| Work instructions |
Transcribe the listing below only from the line with "зерноперерабатывающих предприятий." up to and including the line with "ANTERIVO .ALTREI.".

| Data in this exercise |
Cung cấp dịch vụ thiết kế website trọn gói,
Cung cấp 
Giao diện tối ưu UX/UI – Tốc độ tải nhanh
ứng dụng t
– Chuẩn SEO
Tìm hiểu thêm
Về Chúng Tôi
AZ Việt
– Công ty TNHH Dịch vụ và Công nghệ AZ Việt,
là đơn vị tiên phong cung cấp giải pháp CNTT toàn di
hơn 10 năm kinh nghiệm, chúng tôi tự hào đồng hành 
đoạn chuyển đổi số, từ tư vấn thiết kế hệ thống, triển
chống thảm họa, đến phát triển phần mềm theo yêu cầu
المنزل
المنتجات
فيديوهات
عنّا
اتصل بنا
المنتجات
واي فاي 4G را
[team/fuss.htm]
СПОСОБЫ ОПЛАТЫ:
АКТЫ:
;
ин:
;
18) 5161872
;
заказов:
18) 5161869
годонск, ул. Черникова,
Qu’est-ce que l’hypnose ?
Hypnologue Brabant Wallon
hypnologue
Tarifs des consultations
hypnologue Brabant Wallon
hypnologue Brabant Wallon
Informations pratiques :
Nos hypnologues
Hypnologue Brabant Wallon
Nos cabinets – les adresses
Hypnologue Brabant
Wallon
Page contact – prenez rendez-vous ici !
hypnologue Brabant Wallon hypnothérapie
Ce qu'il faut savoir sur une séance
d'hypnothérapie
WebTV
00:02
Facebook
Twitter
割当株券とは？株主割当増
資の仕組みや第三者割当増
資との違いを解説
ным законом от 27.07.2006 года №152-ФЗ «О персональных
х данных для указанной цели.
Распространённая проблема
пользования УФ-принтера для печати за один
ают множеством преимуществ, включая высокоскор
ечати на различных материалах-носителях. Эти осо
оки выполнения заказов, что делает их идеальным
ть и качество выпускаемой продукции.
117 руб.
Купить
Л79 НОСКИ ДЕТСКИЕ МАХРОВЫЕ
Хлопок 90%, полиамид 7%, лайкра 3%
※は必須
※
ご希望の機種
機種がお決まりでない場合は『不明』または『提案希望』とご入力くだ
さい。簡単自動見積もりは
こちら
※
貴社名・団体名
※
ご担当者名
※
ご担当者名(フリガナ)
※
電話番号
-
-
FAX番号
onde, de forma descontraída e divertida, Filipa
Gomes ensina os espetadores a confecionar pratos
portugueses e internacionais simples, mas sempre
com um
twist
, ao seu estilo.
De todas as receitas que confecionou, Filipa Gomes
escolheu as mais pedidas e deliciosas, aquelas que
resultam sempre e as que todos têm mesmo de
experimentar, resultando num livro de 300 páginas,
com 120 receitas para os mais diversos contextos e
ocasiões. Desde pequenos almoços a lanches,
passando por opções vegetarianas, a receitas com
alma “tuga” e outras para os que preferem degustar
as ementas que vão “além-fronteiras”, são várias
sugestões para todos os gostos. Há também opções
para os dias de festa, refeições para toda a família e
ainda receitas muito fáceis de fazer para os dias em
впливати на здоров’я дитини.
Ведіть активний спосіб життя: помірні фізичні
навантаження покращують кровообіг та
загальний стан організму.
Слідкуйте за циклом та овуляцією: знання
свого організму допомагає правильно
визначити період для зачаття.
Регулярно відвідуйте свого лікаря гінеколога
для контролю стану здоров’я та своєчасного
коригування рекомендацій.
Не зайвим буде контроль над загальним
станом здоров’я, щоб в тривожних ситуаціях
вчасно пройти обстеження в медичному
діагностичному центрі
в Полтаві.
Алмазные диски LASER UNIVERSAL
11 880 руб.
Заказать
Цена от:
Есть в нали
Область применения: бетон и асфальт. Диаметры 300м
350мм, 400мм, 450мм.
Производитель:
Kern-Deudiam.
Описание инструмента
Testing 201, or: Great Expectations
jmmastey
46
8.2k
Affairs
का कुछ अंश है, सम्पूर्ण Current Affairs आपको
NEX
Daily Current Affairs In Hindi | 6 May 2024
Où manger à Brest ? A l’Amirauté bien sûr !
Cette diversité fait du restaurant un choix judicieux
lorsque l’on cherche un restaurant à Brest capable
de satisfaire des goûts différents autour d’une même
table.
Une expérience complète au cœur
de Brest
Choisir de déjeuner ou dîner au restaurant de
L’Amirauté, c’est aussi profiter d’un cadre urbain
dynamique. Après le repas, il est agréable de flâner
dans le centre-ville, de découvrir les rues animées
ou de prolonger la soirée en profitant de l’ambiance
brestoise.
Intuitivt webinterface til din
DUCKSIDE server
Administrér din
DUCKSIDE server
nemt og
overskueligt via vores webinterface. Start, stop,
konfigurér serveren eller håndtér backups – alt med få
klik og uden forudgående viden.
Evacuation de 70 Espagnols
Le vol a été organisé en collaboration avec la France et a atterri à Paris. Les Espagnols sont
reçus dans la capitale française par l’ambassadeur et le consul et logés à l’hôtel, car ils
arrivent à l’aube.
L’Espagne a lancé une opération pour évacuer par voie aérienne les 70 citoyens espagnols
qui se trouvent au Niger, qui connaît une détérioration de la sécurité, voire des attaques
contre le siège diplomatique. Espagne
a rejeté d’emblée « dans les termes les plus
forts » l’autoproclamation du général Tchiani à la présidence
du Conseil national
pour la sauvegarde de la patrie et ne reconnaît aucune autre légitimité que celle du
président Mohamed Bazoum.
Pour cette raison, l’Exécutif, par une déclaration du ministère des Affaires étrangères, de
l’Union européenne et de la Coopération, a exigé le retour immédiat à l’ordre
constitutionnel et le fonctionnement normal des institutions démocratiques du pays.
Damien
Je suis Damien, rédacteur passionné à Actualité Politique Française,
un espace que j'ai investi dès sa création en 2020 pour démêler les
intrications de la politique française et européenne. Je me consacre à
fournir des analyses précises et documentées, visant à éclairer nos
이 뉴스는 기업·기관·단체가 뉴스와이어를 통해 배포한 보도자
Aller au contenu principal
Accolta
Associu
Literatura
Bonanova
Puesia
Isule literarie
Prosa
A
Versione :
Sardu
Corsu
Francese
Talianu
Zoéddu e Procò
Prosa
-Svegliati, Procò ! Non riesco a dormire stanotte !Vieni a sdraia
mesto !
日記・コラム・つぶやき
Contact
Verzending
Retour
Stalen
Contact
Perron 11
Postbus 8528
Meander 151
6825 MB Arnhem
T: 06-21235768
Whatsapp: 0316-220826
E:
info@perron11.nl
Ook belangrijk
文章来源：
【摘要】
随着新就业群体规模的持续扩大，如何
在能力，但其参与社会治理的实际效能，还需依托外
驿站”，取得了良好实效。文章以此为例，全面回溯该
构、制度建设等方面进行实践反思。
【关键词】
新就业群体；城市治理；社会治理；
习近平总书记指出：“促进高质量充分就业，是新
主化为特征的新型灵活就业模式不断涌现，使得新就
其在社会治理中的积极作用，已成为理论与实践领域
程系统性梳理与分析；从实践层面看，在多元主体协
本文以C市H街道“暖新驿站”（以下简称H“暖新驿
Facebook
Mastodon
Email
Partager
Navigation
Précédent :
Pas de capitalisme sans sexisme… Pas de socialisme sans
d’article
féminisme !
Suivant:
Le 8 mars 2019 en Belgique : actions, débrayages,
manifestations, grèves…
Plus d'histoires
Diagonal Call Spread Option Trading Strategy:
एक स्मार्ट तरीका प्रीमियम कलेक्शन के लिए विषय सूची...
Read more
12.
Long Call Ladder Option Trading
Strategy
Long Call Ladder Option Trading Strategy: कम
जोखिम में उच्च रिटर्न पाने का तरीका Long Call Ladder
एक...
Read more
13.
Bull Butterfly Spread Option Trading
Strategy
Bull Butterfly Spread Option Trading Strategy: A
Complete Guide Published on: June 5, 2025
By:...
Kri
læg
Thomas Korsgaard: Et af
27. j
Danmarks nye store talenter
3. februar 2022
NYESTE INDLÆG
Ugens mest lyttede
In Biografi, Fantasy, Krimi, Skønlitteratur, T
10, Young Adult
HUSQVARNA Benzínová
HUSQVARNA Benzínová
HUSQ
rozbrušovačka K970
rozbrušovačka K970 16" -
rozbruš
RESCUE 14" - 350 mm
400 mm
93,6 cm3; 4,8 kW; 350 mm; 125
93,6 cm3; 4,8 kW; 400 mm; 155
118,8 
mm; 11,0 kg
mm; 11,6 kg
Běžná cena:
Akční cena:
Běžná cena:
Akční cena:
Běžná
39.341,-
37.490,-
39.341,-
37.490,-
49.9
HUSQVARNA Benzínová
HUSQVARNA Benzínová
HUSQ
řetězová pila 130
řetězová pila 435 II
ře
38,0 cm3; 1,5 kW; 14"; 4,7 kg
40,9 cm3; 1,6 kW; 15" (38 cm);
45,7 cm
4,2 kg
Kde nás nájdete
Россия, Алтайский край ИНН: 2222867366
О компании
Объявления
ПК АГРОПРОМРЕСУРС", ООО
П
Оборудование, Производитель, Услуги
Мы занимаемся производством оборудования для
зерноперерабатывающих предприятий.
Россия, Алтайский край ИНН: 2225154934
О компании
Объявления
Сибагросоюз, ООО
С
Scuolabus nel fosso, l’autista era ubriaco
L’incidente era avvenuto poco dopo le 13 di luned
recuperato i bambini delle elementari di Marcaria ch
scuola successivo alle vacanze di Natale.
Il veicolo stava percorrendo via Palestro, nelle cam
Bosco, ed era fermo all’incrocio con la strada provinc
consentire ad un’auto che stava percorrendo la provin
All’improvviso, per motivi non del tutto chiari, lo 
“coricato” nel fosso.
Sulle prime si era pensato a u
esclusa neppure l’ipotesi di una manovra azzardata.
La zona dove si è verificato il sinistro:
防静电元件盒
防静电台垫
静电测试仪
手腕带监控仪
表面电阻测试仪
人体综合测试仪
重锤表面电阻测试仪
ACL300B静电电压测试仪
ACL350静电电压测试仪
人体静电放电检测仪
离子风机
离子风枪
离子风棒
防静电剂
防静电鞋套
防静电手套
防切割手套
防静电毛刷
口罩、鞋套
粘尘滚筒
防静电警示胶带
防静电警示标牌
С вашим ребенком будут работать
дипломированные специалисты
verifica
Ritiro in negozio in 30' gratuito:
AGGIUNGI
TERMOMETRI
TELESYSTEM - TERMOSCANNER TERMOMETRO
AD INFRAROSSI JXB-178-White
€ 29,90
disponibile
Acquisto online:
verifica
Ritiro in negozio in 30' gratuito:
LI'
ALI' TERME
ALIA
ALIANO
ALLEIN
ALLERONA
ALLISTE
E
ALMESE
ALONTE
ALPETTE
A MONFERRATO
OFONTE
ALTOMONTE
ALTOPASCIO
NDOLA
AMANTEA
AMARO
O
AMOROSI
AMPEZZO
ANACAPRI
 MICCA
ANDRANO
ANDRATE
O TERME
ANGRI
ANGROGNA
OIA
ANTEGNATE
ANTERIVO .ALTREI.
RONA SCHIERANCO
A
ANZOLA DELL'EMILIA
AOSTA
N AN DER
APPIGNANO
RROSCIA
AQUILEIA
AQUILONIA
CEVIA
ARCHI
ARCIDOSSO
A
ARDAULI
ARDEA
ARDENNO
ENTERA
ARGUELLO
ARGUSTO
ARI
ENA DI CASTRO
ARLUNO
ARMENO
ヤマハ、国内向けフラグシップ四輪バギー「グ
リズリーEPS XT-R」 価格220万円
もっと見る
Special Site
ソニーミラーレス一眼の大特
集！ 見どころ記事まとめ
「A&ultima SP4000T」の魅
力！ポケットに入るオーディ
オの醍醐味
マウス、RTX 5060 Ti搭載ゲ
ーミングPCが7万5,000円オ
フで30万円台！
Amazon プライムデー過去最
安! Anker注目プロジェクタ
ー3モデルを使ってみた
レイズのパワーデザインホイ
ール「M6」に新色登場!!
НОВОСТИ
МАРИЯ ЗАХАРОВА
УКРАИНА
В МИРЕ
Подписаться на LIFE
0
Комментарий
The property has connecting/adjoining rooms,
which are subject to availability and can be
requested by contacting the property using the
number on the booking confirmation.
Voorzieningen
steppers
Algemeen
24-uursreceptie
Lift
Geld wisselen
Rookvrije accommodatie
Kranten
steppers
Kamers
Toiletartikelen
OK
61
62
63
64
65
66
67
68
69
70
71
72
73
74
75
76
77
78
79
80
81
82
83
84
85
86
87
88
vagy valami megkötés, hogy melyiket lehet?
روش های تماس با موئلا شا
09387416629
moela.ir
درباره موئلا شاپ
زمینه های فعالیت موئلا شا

| Solution to the problem |
зерноперерабатывающих предприятий.
Россия, Алтайский край ИНН: 2225154934
О компании
Объявления
Сибагросоюз, ООО
С
Scuolabus nel fosso, l’autista era ubriaco
L’incidente era avvenuto poco dopo le 13 di luned
recuperato i bambini delle elementari di Marcaria ch
scuola successivo alle vacanze di Natale.
Il veicolo stava percorrendo via Palestro, nelle cam
Bosco, ed era fermo all’incrocio con la strada provinc
consentire ad un’auto che stava percorrendo la provin
All’improvviso, per motivi non del tutto chiari, lo 
“coricato” nel fosso.
Sulle prime si era pensato a u
esclusa neppure l’ipotesi di una manovra azzardata.
La zona dove si è verificato il sinistro:
防静电元件盒
防静电台垫
静电测试仪
手腕带监控仪
表面电阻测试仪
人体综合测试仪
重锤表面电阻测试仪
ACL300B静电电压测试仪
ACL350静电电压测试仪
人体静电放电检测仪
离子风机
离子风枪
离子风棒
防静电剂
防静电鞋套
防静电手套
防切割手套
防静电毛刷
口罩、鞋套
粘尘滚筒
防静电警示胶带
防静电警示标牌
С вашим ребенком будут работать
дипломированные специалисты
verifica
Ritiro in negozio in 30' gratuito:
AGGIUNGI
TERMOMETRI
TELESYSTEM - TERMOSCANNER TERMOMETRO
AD INFRAROSSI JXB-178-White
€ 29,90
disponibile
Acquisto online:
verifica
Ritiro in negozio in 30' gratuito:
LI'
ALI' TERME
ALIA
ALIANO
ALLEIN
ALLERONA
ALLISTE
E
ALMESE
ALONTE
ALPETTE
A MONFERRATO
OFONTE
ALTOMONTE
ALTOPASCIO
NDOLA
AMANTEA
AMARO
O
AMOROSI
AMPEZZO
ANACAPRI
 MICCA
ANDRANO
ANDRATE
O TERME
ANGRI
ANGROGNA
OIA
ANTEGNATE
ANTERIVO .ALTREI.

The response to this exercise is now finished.